Chi sono i jihadisti provenienti da Tunisi che da vent'anni fanno base in Italia
Anis Amri compiva reati comuni in Sicilia. Ma dagli anni 90 c’è un triangolo oscuro Milano-Brianza-Cremona. Reti e (poche) espulsioni.
Milano. La nostra intelligence nega che il super ricercato Anis Amri, il tunisino ritenuto l’autore della strage di Berlino si sia radicalizzato nelle carceri italiane. Eppure, sbarcato nel 2011 a Lampedusa, gli investigatori che si occupavano di immigrazione clandestina se lo ricordano bene. Stazza da pugile, entrava e usciva dalle carceri siciliane per reati comuni. Bisogna chiedersi come mai, una volta espulso ma respinto dalle autorità tunisine, sia finito in Germania. E’ ancora presto per conoscere a ritroso tutti i suoi movimenti in Italia e capire dove e quando sia scattata la molla che ha convertito un criminale comune all’islamismo, ma dobbiamo porci qualche domanda sul fronte tunisino che in Lombardia – fra Milano, Cremona e la Brianza – è sempre stato attivo, sin dagli anni 90. La cronologia delle indagini, degli arresti e delle espulsioni riguarda diversi gruppi tunisini che ruotavano intorno alla moschea di viale Jenner, crocevia per i combattenti che andavano e venivano da Afghanistan, Bosnia, Iraq. E dimostra l’iperattività di tunisini, spesso contigui ai marocchini, nelle reti integraliste. Come il gruppo di Ansar al Sharia, poi finito nelle file dell’Is in Libia. Fra loro c’era anche Fezzani, attivo in Italia tra il 1997 e il 2001. Allora non era una figura di primo piano, ma poi in Libia ha scalato i vertici dell’Is. Detenuto a Guantanamo, tornò in Italia nel 2009 ed espulso nel 2012. Nel 2014 Fezzani è stato condannato definitivamente a Milano per associazione a delinquere con finalità di terrorismo. E infine preso recentemente in Somalia. E anche se la nuova leva dei terroristi è di persone di seconda generazione, forse c’è stata in qualche caso una staffetta con i primi combattenti.
Infatti un tunisino espulso a Como recentemente perché faceva propaganda per l’Is è finito anche lui nelle indagini sui gruppi della galassia di Al Qaeda che operava fra Como, Gallarate e Varese. Secondo gli inquirenti Mohamed Belgacem Belhadj avrebbe combattuto nei Balcani. Dopo trent’anni in Italia, pare avesse rapporti con reclutatori in Svizzera. Gli investigatori che se ne occuparono allora, negli anni 90, erano convinti che fosse stato espulso: invece viveva ancora in Italia. Poi tantissimi che facevano e fanno attività logistiche finalizzate a supportare il jihad con documenti falsi, alloggi, finanziamenti.

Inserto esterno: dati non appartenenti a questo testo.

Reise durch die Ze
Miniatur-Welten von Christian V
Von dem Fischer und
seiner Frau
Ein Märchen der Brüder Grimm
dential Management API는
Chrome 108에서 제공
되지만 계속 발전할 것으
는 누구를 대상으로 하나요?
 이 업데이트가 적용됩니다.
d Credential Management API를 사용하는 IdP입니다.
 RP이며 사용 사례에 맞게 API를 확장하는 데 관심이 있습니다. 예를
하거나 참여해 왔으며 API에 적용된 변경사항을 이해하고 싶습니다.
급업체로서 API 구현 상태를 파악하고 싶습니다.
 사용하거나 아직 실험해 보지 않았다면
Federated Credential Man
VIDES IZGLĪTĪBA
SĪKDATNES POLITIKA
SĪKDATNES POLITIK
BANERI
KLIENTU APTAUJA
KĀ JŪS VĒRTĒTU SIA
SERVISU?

E’ impressionante vedere l’elenco degli arrestati, espulsi che sono in maggioranza della stessa nazionalità. Nel gennaio del 2015 è stato espulso da Novara Ben Salah Brahim, poi seguito dalla moglie immortalata con il velo integrale mentre si recava all’aeroporto. Due tunisini trovati nel settembre del 2015 fra i profughi in Sicilia avevano rapporti con le milizie dell’Is. Sahbi Chriaa, 37 anni, tunisino nato a Montreuil e residente a Bordeaux, arrestato il 10 gennaio scorso per resistenza alla polizia. Espulso dall’Italia, si era radicalizzato in carcere, in Francia, ma anche in Italia sono tantissimi i tunisini finiti in galera per spaccio o reati minori e poi confluiti nella rete integralista dentro le celle. E ancora: è tunisino il giovane spirante martire che voleva andare in Siria, grazie alla rete albanese, salvato dai genitori, che era stato indottrinato via Skype dal cugino poi morto in Siria. Insomma l’elenco è lungo (dopo la rivoluzione dei gelsomini, nel 2011 sono arrivati 22 mila tunisini in Italia) ma a a differenza degli anni 90 sono soprattutto giovani che si radicalizzano in poco tempo.

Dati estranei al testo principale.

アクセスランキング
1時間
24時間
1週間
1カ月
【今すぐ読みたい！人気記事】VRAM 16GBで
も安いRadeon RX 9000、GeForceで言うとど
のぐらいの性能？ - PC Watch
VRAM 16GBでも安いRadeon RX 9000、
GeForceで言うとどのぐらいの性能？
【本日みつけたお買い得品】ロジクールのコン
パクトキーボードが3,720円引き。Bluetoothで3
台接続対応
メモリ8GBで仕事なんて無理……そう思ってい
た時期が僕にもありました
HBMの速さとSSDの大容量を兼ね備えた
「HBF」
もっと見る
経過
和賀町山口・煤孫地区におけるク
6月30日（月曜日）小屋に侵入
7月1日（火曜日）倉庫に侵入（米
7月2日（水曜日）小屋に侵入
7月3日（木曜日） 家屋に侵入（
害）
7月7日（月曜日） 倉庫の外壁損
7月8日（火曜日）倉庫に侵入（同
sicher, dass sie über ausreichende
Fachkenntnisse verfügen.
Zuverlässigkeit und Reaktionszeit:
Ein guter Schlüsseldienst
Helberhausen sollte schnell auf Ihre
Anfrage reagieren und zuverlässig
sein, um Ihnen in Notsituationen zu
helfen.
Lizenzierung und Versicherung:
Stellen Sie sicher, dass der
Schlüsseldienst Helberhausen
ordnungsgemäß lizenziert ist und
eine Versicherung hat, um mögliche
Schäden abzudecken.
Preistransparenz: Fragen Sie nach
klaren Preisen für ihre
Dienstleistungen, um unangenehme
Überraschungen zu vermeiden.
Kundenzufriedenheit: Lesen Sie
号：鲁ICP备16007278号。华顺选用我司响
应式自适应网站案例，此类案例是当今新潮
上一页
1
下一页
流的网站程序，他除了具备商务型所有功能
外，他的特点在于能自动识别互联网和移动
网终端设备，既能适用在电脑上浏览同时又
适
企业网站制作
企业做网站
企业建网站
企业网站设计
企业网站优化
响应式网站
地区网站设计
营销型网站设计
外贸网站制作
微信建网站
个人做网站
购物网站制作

Ma c’è un filo rosso che lega le cellule della galassia di Al Qaeda del passato ai lupi solitari del presente. La paura dei tunisini, noti per essere i più accaniti nelle trincee e meno sul fronte dell’ideologia è tale che recentemente è partito un allarme sulle occupazioni abusive dei tunisini nel ghetto del quadrilatero di San Siro, dove il viavai viene sorvegliato dai servizi segreti perché si teme possano creare enclave islamiste negli alloggi popolari, dove ci si affida al racket degli appartamenti sfitti gestiti da maghrebini.